Segment Start: Material for the task

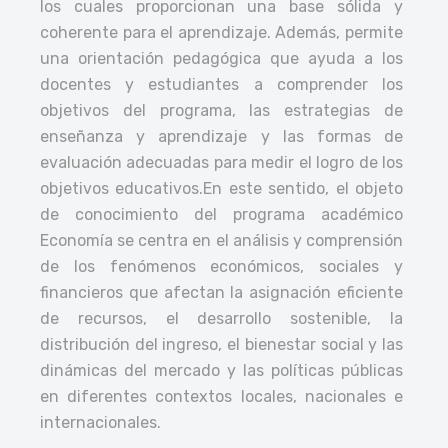
los cuales proporcionan una base sólida y
coherente para el aprendizaje. Además, permite
una orientación pedagógica que ayuda a los
docentes y estudiantes a comprender los
objetivos del programa, las estrategias de
enseñanza y aprendizaje y las formas de
evaluación adecuadas para medir el logro de los
objetivos educativos.
En este sentido, el objeto
de conocimiento del programa académico
Economía se centra en el análisis y comprensión
de los fenómenos económicos, sociales y
financieros que afectan la asignación eficiente
de recursos, el desarrollo sostenible, la
distribución del ingreso, el bienestar social y las
dinámicas del mercado y las políticas públicas
en diferentes contextos locales, nacionales e
internacionales.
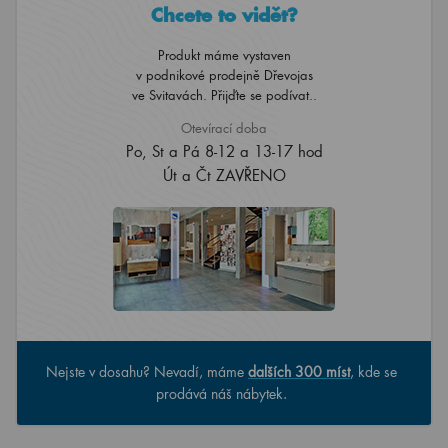
Chcete to vidět?
Produkt máme vystaven
v podnikové prodejně Dřevojas
ve Svitavách. Přijďte se podívat..
Otevírací doba
Po, St a Pá 8-12 a 13-17 hod
Út a Čt ZAVŘENO
Nejste v dosahu? Nevadí, máme
dalších 300 míst
, kde se
prodává náš nábytek.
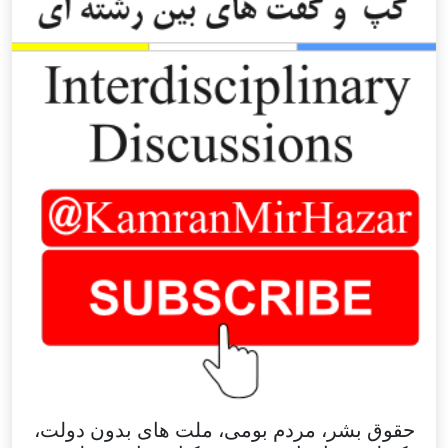
حقوق بشر، مردم بومی، ملت های بدون دولت،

Segment End: Material for the task

§ **What you should do**:
Line by line, write out the entries exactly, and leave the pictures out.

§ **Solution for this task**:
los cuales proporcionan una base sólida y
coherente para el aprendizaje. Además, permite
una orientación pedagógica que ayuda a los
docentes y estudiantes a comprender los
objetivos del programa, las estrategias de
enseñanza y aprendizaje y las formas de
evaluación adecuadas para medir el logro de los
objetivos educativos.
En este sentido, el objeto
de conocimiento del programa académico
Economía se centra en el análisis y comprensión
de los fenómenos económicos, sociales y
financieros que afectan la asignación eficiente
de recursos, el desarrollo sostenible, la
distribución del ingreso, el bienestar social y las
dinámicas del mercado y las políticas públicas
en diferentes contextos locales, nacionales e
internacionales.
Chcete to vidět?
Produkt máme vystaven
v podnikové prodejně Dřevojas
ve Svitavách. Přijďte se podívat..
Otevírací doba
Po, St a Pá 8-12 a 13-17 hod
Út a Čt ZAVŘENO
Nejste v dosahu? Nevadí, máme
dalších 300 míst
, kde se
prodává náš nábytek.
حقوق بشر، مردم بومی، ملت های بدون دولت،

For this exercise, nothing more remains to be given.